Per Brian Tierny
I did some testing with the neper tool from google, which support SO_ZEROCOPY/MSG_ZEROCOPY via the -Z flag, and found it made a big difference, so long as the receiver is not CPU limited. See: https://github.com/google/neper
The trick is to use the --skip-rx-copy flag on the server to make sure you are not limited by the receiver.
Here are my test commands and results: (I'm using numactl to use the same core every time, as different cores often give different throughput)
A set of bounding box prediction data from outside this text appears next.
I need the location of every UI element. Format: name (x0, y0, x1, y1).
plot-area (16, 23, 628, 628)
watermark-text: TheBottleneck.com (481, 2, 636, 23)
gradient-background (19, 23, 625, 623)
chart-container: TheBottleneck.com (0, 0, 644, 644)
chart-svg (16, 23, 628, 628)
server: numactl -C 5 ./tcp_stream --skip-rx-copy
client: numactl -C 5 ./tcp_stream -c -H 10.10.2.62 -Z
result: 37Gbps
client with MSG_ZEROCOPY: numactl -C 5 ./tcp_stream -c -H 10.10.2.62 -Z
result: 47Gbps
Based on this, I think it would be great if both iperf2 and iperf3 supported MSG_ZEROCOPY (and --skip-rx-copy, which sets the TRUNC flag in recv).
Looking at the code for this in neper, it should be a pretty easy enhancement for both iperf2/iperf3.
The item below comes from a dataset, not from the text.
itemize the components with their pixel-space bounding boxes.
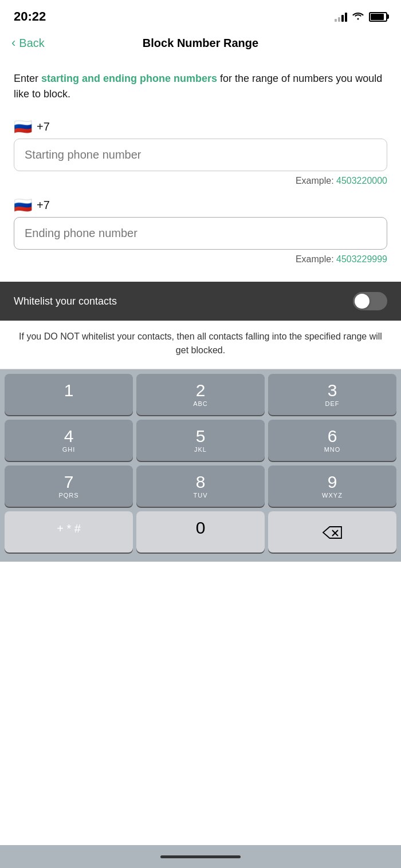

PS: I'm also testing BIG TCP now too. I'll let y'all know what I find. But BIG TCP needs to be enabled at the system level, so its not something you can set in iperf.
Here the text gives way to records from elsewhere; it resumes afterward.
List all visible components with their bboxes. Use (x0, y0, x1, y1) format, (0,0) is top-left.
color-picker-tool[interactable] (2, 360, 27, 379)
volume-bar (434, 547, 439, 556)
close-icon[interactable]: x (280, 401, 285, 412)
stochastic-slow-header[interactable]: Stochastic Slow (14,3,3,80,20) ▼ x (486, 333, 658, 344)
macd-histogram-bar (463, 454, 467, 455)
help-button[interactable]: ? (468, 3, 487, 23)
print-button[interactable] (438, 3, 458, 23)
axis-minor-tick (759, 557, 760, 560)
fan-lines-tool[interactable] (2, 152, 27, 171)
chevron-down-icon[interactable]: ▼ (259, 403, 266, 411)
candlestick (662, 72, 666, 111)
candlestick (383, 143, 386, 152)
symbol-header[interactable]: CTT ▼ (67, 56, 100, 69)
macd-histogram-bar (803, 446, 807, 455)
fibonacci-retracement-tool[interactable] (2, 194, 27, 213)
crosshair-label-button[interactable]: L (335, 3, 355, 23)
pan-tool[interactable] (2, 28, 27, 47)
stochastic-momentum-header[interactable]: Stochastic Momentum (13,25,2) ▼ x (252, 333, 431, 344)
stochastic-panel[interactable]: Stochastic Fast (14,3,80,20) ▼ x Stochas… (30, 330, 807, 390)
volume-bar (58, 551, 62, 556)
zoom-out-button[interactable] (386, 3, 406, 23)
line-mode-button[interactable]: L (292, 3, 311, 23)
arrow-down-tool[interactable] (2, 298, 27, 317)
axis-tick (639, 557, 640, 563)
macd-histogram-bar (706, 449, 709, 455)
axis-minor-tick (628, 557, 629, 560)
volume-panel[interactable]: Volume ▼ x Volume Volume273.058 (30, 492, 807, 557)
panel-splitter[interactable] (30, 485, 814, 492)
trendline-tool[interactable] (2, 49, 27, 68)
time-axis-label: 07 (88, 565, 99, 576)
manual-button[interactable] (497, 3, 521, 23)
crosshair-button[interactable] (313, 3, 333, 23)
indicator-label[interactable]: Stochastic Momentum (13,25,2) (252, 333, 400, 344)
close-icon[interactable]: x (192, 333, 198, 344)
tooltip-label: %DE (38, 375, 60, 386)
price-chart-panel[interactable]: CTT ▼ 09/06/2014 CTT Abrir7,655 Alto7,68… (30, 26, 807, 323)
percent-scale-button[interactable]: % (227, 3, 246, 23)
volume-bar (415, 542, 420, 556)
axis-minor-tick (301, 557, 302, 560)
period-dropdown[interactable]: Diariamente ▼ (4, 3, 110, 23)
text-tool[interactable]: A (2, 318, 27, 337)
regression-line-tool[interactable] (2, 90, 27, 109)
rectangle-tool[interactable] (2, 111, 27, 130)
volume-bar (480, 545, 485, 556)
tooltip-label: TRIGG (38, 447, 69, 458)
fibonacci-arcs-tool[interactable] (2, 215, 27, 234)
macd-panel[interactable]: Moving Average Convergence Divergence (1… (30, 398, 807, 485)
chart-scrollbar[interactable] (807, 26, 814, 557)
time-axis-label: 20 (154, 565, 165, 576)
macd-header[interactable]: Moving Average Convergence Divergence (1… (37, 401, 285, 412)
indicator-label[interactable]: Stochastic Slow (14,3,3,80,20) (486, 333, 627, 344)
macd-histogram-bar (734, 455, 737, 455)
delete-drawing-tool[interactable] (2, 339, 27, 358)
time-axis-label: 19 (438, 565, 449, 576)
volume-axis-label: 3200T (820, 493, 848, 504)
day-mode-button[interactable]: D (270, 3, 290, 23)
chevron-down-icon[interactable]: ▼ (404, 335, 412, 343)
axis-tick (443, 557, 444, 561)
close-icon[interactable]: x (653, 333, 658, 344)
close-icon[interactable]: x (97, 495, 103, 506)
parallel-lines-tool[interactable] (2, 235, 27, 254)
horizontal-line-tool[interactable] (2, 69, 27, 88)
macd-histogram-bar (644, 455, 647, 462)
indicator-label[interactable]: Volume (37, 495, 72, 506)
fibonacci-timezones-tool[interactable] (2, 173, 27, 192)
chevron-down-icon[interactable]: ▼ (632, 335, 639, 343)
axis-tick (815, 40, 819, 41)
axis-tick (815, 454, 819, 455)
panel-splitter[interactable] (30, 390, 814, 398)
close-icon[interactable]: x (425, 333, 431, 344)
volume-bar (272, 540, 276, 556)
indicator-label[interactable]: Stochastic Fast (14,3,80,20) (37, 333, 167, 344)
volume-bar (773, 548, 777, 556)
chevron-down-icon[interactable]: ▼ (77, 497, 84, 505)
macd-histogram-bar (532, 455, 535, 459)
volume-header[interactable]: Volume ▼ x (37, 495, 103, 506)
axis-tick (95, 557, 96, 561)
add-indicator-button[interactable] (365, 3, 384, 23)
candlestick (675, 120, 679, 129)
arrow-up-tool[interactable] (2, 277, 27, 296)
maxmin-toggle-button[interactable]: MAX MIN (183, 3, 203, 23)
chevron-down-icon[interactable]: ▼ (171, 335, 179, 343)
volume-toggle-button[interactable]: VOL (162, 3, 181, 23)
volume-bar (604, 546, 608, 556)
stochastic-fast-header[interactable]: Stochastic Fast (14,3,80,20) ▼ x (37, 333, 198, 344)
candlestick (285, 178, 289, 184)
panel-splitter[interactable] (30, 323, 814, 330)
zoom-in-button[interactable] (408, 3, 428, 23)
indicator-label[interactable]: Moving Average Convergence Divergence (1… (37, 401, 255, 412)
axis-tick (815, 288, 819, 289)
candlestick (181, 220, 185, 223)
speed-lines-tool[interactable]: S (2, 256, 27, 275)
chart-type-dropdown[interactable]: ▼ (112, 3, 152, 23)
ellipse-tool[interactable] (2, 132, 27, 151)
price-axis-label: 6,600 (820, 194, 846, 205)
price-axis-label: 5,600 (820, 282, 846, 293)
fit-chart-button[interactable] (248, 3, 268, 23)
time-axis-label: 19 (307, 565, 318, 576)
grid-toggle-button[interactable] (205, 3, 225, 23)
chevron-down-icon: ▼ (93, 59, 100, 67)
--skip-rx-copy commit is here. Seems to work as iperf CPU goes from 53% to 29% when using a single stream TCP over 10G
On:
Off:
Hello, @rjmcmahon
Thank you for adding this feature.
Based on my understanding, now it skips only rx copy.
Based on my understanding, iperf2 uses write() function to send TCP packet in client and write() function does not support zero-copy.
Do you have any plan to support zero-copy on TX (SO_ZEROCOPY/MSG_ZEROCOPY)?
Thanks